Safe and Soon

Safe and Soon

February 10, 2024

Growing up as a girl in India, I was often told not to travel alone at night. Being an outgoing and independent person, this often led to fights with my parents. How do I convince them that I’m responsible enough to not go through the shady parts of town? In a society where safety concerns often dictate the choices we make, “Safe and Soon” emerged as a beacon of reassurance for people like me, seeking a secure journey back home. Thus, fueled by a need for freedom and a stubbornness to break stereotypes, I jumped into creating a solution that not only gets you home but changes how we see safety on our trips. And guess what? I got to create a pretty neat prototype using this idea for the Smart India Hackathon 2019 with my awesome team from PES University, that we named “Code Diggers”.

Code Diggers — PES University

The Problem #

So now let’s formally formulate the problem statement. Given two points A and B, we wanted to find the shortest AND safest path between those points. What exactly do we mean by the safest path? At a high level, that means that if we want to go from A to B, we want to get there as fast as we can and avoid as many shady roads, blocks and neighbourhoods as possible.

Designing a Solution #

Now that we had a clear problem statement in mind, we needed to come up with a systematic way to solve this problem. We tried to make a list of all the things we would need to do this. Well, firstly, we’d need a front end or a UI to show the path. We would also need a server to process the requests. These are the easy parts.

Next, we needed to actually solve the core problem. Let’s look at the problem statement again

Given two points A and B, I wanted to find the shortest AND safest path between those points.

We first decided to tackle the shortest path problem. There were several readily available solutions for this. Similar to the approach Google Maps uses, we decided to use a combination of Dijkstra’s and A* algorithms. The heuristic function we used so far was based on the actual distance between point A and point B.

Next, we had to tackle how we were going to solve the “safest” path part. It seemed that we would somehow have to quantify the safety of an area or a road and add that to our heuristic to calculate scores. So, we came up with a strategy. We would classify areas into three different zones — green or “safe” zones, yellow or “iffy” zones, and red or “danger” zones. Then, we would score paths that go across more green zones higher than those that go across yellow or red zones.

Now, the question was, how do we classify these zones? On what basis can we call a zone safe or dangerous? One idea is to classify them based on the frequency of crimes occurring at a place. So, how do we get a reliable source of data to calculate the frequency of crimes at a place?

Challenges in Data Sources #

One approach is to manually create our database. By perhaps conducting a survey, we could have ourselves classified areas into “safe”, “iffy” and “danger” zones. However, there is one major issue with such a design choice. The nature of such databases is often dynamic — some places may be considered safe neighbourhoods at one point in time, but may not be so safe at some other point in the future. This would not just result in our app being useless — this is a potentially dangerous result, as a false positive means we would recommend a path as a safe path, even though it is probably dangerous, lulling the user into a false sense of security.

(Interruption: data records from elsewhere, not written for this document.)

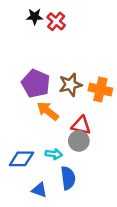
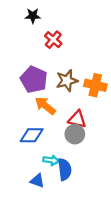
red cross: (56, 21) -> (53, 40), moved
cyan arrow: (54, 154) -> (51, 160), moved
blue diamond: (21, 159) -> (32, 135), moved

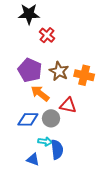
black star: (33, 16) -> (29, 14), size x1.5
brown star: (67, 81) -> (59, 71), turned -30
gray circle: (75, 134) -> (51, 118), moved

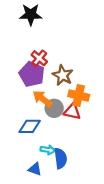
red cross: (47, 35) -> (39, 58), moved
orange cross: (84, 75) -> (79, 96), moved
gray circle: (51, 118) -> (54, 108), moved

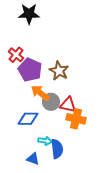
red cross: (39, 58) -> (16, 55), moved
orange cross: (79, 96) -> (76, 119), moved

So, the key question was: How do we constantly keep such a database up to date efficiently? Manually updating this database is certainly not a viable solution. So, we needed to identify a data source which, by nature, kept this information up to date. Our solution to this problem was to use online newspapers as our crime reporters. We scraped the crime section of reliable online newspapers to build our database, specifically extracting the location of the crime and the type of crime from the article. This required a little bit of text processing, but eventually, we were able to create a pretty decently sized database good enough for our hackathon prototype.

The main benefit of such a data source is that we knew we could argue for its scalability. Since news articles constantly report crimes in various parts of the city, we could be sure that we had the latest information on which places were considered safe or unsafe.

Putting It Into Action #

Armed with a dynamic database and a solid algorithmic foundation, we integrated these elements into our “Safe and Soon” app. The front end and server seamlessly interacted to visualize the optimal routes, combining efficiency and safety. Users could now confidently navigate the city, avoiding shady areas and embracing a sense of security on their journeys.

In the interest of time, we built a basic web crawler to crawl for crime information and limited our scope to just the city of Bangalore. But, for future enhancements, we could’ve used other data sources like government databases for police reports, surveys and even perhaps direct input from the app itself.

The Smart India Hackathon 2019 Experience #

In a nutshell, “Safe and Soon” isn’t just about figuring out the quickest way home; it’s about shaking up the safety scene in our cities. We learned a lot during our journey, especially that tackling data integration head-on can be a real puzzle. But you know what? With some good old-fashioned brainpower, we managed to crack the code.

Oh, and did I mention the icing on the cake? We clinched the second spot at the Smart India Hackathon 2019 and walked away with a cool ₹75000 (about $1000 in 2019). The whole experience was not just validating — it sparked a whole new level of enthusiasm for tackling real-world challenges with tech. And of course, it gave me a pretty decent way to convince my parents that I’d survive the night out!